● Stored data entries
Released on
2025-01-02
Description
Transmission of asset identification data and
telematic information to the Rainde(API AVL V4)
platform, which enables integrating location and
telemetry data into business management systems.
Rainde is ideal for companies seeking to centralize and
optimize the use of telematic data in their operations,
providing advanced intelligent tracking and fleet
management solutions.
--
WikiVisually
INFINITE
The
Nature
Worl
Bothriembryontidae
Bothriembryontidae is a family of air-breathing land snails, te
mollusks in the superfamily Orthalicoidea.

● EXERCISE OBJECTIVE
Once the line with "Bothriembryontidae is a" is found in the records above, print exactly that line and every line after it through the line with "mollusks in the superfamily Orthalicoidea.".

● EXERCISE ANSWER
Bothriembryontidae is a family of air-breathing land snails, te
mollusks in the superfamily Orthalicoidea.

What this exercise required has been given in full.